Controlling MyriaX from curl

Please see the MyriaX internals page for an overview of MyriaX’s REST-ful API. This document explains how to interface with this API through curl.

The following snippet is useful for streaming data into Myria. Modify it to fit your needs, especially the “relationKey” and “schema”. The curl command reads data from stdin. You can pipe data into it from a file or program. Please be careful with special characters, such as the new line character, when using curl.

TDIR="."
MyriaHostAndPort="localhost:8753"
# Write the relation name and schema into temporary files
echo '{ "userName" : "public", "programName" : "adhoc", "relationName" : "MyRelation" }' > "$TDIR/relationKey.json"
echo '{ "columnTypes": ["STRING_TYPE", "LONG_TYPE"], "columnNames": ["kmer", "cnt"] }' > "$TDIR/schema.json"	

curl -i -XPOST "$MyriaHostAndPort"/dataset -H "Content-type: multipart/form-data" \
	-F "relationKey=@$TDIR/relationKey.json; type=application/json" \
	-F "schema=@$TDIR/schema.json; type=application/json" \
	-F "delimiter=," \
	-F "binary=false" \
	-F "overwrite=false" \
	-F "data=@-; type=application/octet-stream"

The “binary” option indicates a binary file stream. This should come from some equivalent of the Java DataOutputStream. See Myria’s BinaryFileScan class for reference. Otherwise CSV format is assumed. It should be possible to change the delimiter, except that there seems to be trouble communicating the delimiter character to the server.

Script Starting Points

Included are some scripts that were used in a genomics/oceanography data ingest scenario. You may find it easier to start with these and modify them to suit your needs.
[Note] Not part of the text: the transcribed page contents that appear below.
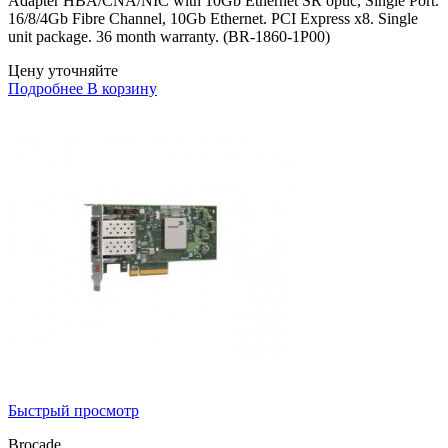
Adapter HBA/CNA/NIC with 10Gb Ethernet SR optic, Single Port.
16/8/4Gb Fibre Channel, 10Gb Ethernet. PCI Express x8. Single
unit package. 36 month warranty. (BR-1860-1P00)
Цену уточняйте
Подробнее
В корзину
Быстрый просмотр
Brocade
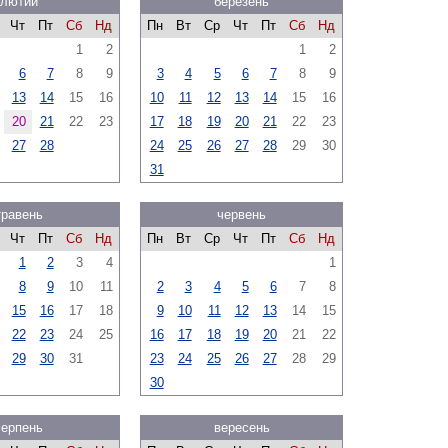
лютий
березень
Чт
Пт
Сб
Нд
Пн
Вт
Ср
Чт
Пт
Сб
Нд
1
2
1
2
6
7
8
9
3
4
5
6
7
8
9
13
14
15
16
10
11
12
13
14
15
16
20
21
22
23
17
18
19
20
21
22
23
27
28
24
25
26
27
28
29
30
31
травень
червень
Чт
Пт
Сб
Нд
Пн
Вт
Ср
Чт
Пт
Сб
Нд
1
2
3
4
1
8
9
10
11
2
3
4
5
6
7
8
15
16
17
18
9
10
11
12
13
14
15
22
23
24
25
16
17
18
19
20
21
22
29
30
31
23
24
25
26
27
28
29
30
серпень
вересень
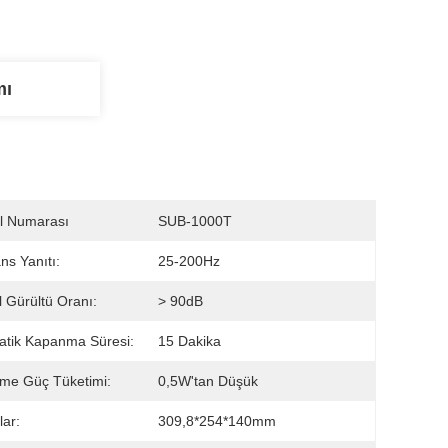
mı
l Numarası
SUB-1000T
ns Yanıtı:
25-200Hz
l Gürültü Oranı:
> 90dB
tik Kapanma Süresi:
15 Dakika
me Güç Tüketimi:
0,5W'tan Düşük
lar:
309,8*254*140mm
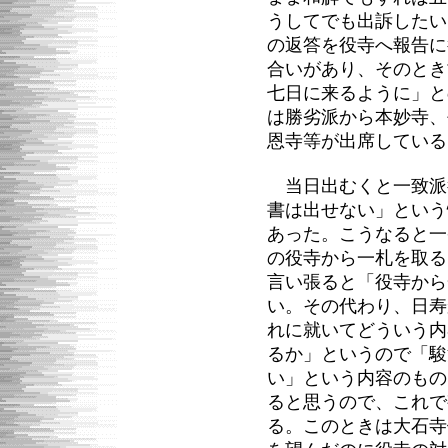
うしてでも出訴したい
の返答を役寺へ報告に
合いがあり、そのとき
七日に来るように」と
は勝劣派から本妙寺、
恩寺等が出席している
当日出むくと一致派
書は出せない」という
あった。こうなると一
の役寺から一札を取る
言い張ると「役寺から
い。その代わり、日寿
れに就いてどういう内
るか」というので「駿
い」という内容のもの
ると思うので、これで
る。このときは大石寺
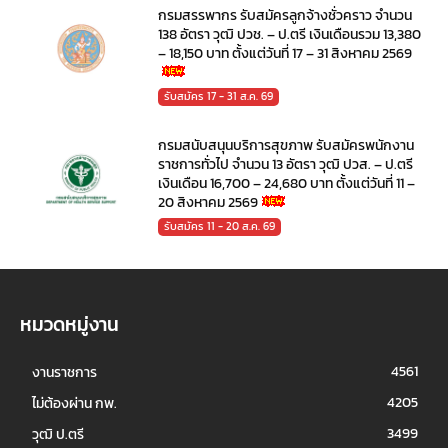
กรมสรรพากร รับสมัครลูกจ้างชั่วคราว จำนวน
138 อัตรา วุฒิ ปวช. – ป.ตรี เงินเดือนรวม 13,380
– 18,150 บาท ตั้งแต่วันที่ 17 – 31 สิงหาคม 2569
รับสมัคร 17 - 31 ส.ค. 69
กรมสนับสนุนบริการสุขภาพ รับสมัครพนักงาน
ราชการทั่วไป จำนวน 13 อัตรา วุฒิ ปวส. – ป.ตรี
เงินเดือน 16,700 – 24,680 บาท ตั้งแต่วันที่ 11 –
20 สิงหาคม 2569
รับสมัคร 11 - 20 ส.ค. 69
หมวดหมู่งาน
4561
งานราชการ
4205
ไม่ต้องผ่าน กพ.
3499
วุฒิ ป.ตรี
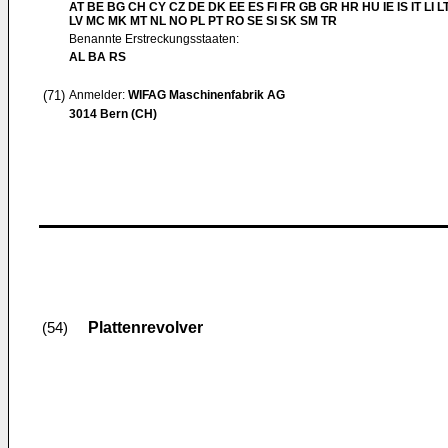
AT BE BG CH CY CZ DE DK EE ES FI FR GB GR HR HU IE IS IT LI L
LV MC MK MT NL NO PL PT RO SE SI SK SM TR
Benannte Erstreckungsstaaten:
AL BA RS
(71)
Anmelder:
WIFAG Maschinenfabrik AG
3014 Bern (CH)
Plattenrevolver
(54)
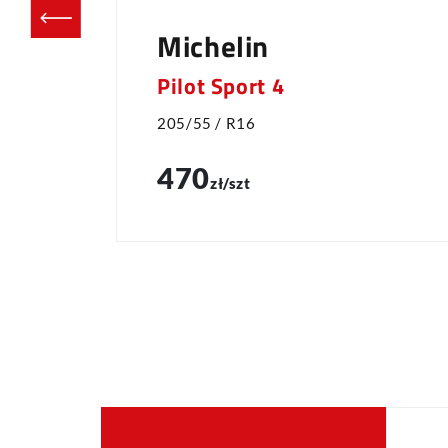
Michelin
Pilot Sport 4
205/55 / R16
470
zł/szt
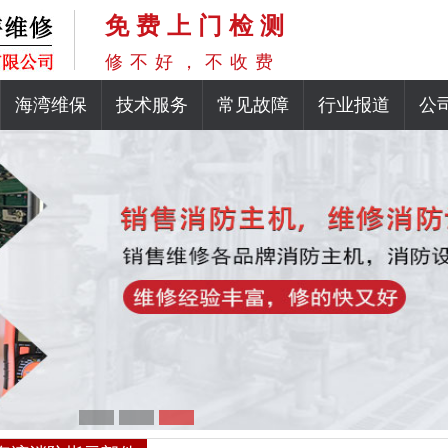
免费上门检测
修不好，不收费
海湾维保
技术服务
常见故障
行业报道
公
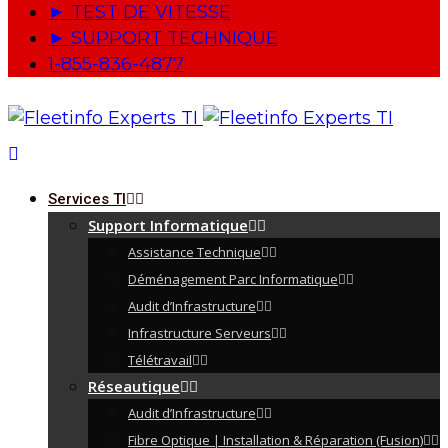
► TEST DE VITESSE
► SUPPORT TECHNIQUE
1-855-836-4877
Services TI
Support Informatique
Assistance Technique
Déménagement Parc Informatique
Audit d’Infrastructure
Infrastructure Serveurs
Télétravail
Réseautique
Audit d’Infrastructure
Fibre Optique | Installation & Réparation (Fusion)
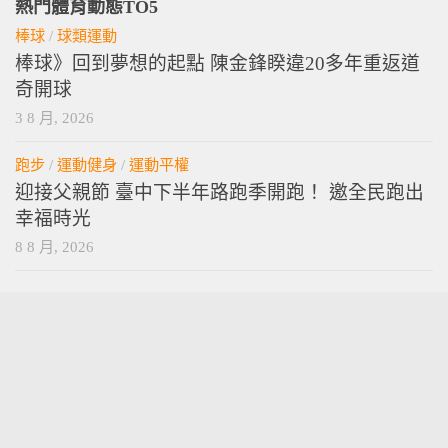
熱門體育動態TO5
棒球
/
球類運動
棒球》回到夢想的起點 陳金鋒睽違20多年重返道
奇開球
3 8 月, 2026
跑步
/
運動健身
/
運動平權
迎接父親節 臺中下半年路跑季開跑！ 邀全民跑出
幸福時光
8 8 月, 2026
vamossports © 2026. 版權所有。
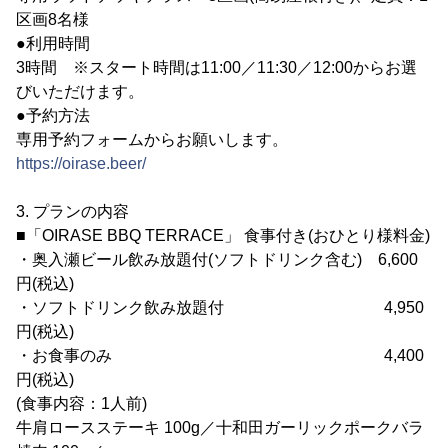
区画8名様
●利用時間
3時間 ※スタート時間は11:00／11:30／12:00からお選
びいただけます。
●予約方法
専用予約フォームからお願いします。
https://oirase.beer/
3. プランの内容
■「OIRASE BBQ TERRACE」 食事付き(おひとり様料金)
・奥入瀬ビール飲み放題付(ソフトドリンク含む) 6,600
円(税込)
・ソフトドリンク飲み放題付 4,950
円(税込)
・お食事のみ 4,400
円(税込)
(食事内容：1人前)
牛肩ロースステーキ 100g／十和田ガーリックポークバラ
ingest_myria.sh ingests a single file.

ingest_directory.sh ingests a directory of files, each one as an individual relation.

combine_tables.sh generates a MyriaL query that unions together all the dataests that match a search term. It performs the union in batches of 100 relations, for stability. You can change the batch size in the script. Run it first normally to submit the first query for execution. Then run it again with flag -2 to submit the remaining queries, after the first has finished and updated the catalog.

ingest_from_s3.sh ingests from S3.

list_tables.sh lists tables in a Myria instance that match a prefix and suffix.

delete_tables.sh deletes (!) tables in a Myria instance that match a prefix and suffix.

deletetemp.py deletes temporary tables and other crud from the Postgreses in a Myria instance that are left around from failed queries or failed ingests. This is tested on Amazon.

sync_tables.sh copies a relation from one Myria instance to another.